In 2020, Petitioner Kevin Lindke posted disparaging remarks on Freed’s personal Facebook page. Freed deleted Lindke’s comments and blocked Lindke from the page. Lindke sued, claiming Freed violated his constitutional rights under the First Amendment.

Lindke v. Freed – Petition for Certiorari

Petitioners, two elected members of the Poway Unified School District Board of Trustees, used personal Facebook and Twitter accounts to communicate with the public about their jobs and the District. Respondents, parents of children attending schools in the District, spammed Petitioners’ posts and tweets with repetitive comments and replies. So Petitioners blocked Respondents from the accounts.

O’Connor-Ratcliff v. Garnier – Petition for Certiorari

The Crux of the Matter

In both of these cases, one party is a government employee who used their “private” social media accounts to communicate with the public about matters related to their jobs. Apparently neither of the governments that employed these people had any control over the social media accounts in question. To me, the only way to determine if these actions were public or private is to determine whether these government actors were using their private accounts to conduct government business, and if so, to what extent would that limit their control over those accounts?

Let’s step away from the social media question and look at this another way. Say a government official occasionally uses their private vehicle when conducting public business. While they were doing so, you could reasonably require they follow all government regulations.
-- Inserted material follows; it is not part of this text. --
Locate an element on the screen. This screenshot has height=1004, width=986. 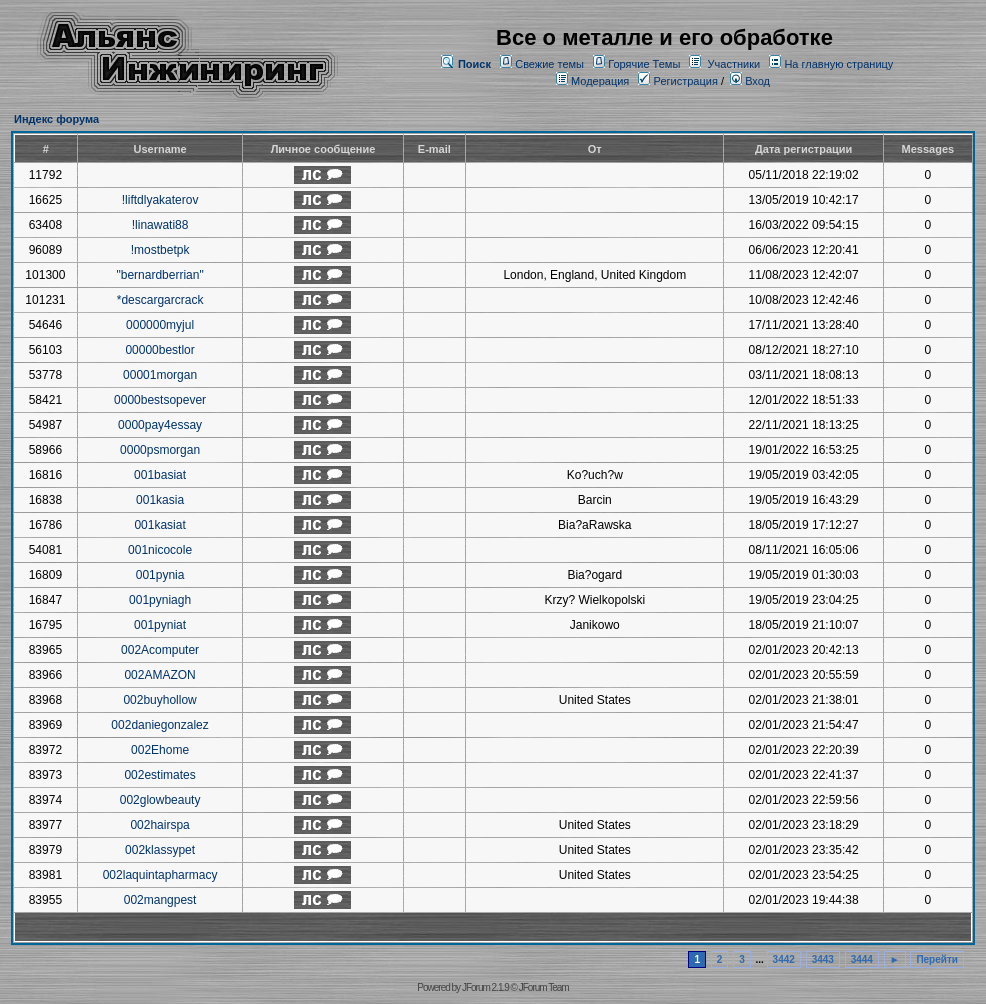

For example, if the official was using their private vehicle in a public parade, they could not deny certain individuals from approaching while allowing others full access. In a similar way, they could not deny access to public information they posted on their private page, especially if that was the primary way of communicating with the public. However, unlike a private vehicle, access to a social media content is not limited to specific posts. You either have access to view and comment or you don’t. So it’s not an exact analogy, but I think it shows the problem. To me, the real problem is not the blocking of specific accounts by government actors, but the mixing of public and private data on a platform not fully within the control of the account holder.

Conclusion

If social media platforms cannot be the “public square” and account holders can determine who is allowed to access their information, we seem to have a legal quandary. Can government actors hide or otherwise deny access and commentary to content simply by placing it on a “private” social media account? Once the government actor places official material on their private account, is that account still private? Then there’s the question of consequences for people who abuse their right to petition their government for a redress of grievance via social media?

There are several conclusions I think we can come to from this discussion. First, treating social media as a public area is not only legally dubious, but very dangerous. Since the social media companies themselves can determine whether or not a person is allowed to access or have an account on their platform, they effectively have veto power over access to information from government actors, and the ability to comment on them. If we make social media platforms the “new public square”, we effectively are allowing government to take them over. Under the Fifth Amendment, would that be a takings or a deprivation of property without due process, or both? Furthermore, does posting information on “private” social media accounts allow government actors to unilaterally deny access to said information without any due process? Would placing data on a “private” social media account violate any Freedom of Information laws? Do you see how complicated and dangerous this “public square” view of social media is?

There is a lot more to these cases than first meets the eye. Since the Supreme Court has only just heard oral arguments, it is likely to take months before they release their decision. Could all of this been avoided by state and local governments requiring that government business only be performed on government accounts, maybe with an exception for posts on private accounts that point to the publicly available information? Perhaps what we really need is a separation of social media and state?